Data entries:

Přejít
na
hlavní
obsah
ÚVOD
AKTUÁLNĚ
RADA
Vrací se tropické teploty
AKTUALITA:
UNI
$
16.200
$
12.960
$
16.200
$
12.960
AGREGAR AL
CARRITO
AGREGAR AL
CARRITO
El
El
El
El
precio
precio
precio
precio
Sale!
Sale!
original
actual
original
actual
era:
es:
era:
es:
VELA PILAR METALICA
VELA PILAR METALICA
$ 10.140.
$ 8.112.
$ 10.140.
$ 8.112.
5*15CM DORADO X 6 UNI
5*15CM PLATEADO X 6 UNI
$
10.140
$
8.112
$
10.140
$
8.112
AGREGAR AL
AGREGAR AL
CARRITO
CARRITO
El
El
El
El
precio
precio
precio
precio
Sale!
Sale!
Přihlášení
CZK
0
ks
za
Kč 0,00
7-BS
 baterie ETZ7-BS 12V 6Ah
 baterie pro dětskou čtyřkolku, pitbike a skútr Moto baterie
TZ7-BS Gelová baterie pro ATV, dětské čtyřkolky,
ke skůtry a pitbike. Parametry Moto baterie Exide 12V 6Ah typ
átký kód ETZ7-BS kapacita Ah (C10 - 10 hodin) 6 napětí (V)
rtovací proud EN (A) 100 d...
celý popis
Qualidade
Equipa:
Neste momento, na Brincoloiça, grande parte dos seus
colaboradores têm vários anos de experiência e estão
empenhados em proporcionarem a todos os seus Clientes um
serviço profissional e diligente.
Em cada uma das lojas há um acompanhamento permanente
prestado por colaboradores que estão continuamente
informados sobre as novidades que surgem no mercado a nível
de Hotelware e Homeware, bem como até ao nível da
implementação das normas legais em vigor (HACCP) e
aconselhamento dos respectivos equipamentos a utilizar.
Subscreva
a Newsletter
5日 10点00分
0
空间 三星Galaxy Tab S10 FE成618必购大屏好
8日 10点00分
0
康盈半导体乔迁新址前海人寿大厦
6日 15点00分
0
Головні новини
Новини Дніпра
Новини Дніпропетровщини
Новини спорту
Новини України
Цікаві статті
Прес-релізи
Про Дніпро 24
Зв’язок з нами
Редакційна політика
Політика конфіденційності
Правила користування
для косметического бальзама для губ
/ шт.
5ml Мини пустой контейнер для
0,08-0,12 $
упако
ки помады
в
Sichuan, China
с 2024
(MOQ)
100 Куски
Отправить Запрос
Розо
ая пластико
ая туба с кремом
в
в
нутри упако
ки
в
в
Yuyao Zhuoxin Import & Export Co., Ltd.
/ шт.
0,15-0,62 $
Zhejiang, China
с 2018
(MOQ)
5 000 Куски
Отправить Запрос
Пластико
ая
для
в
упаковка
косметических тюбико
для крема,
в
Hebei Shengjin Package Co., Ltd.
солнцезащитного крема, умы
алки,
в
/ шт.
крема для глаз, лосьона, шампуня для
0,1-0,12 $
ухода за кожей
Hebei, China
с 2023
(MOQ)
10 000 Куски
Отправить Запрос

Work to complete: Within the records, count the lines that include the word "Hebei". Answer with the number only.

Task response: 2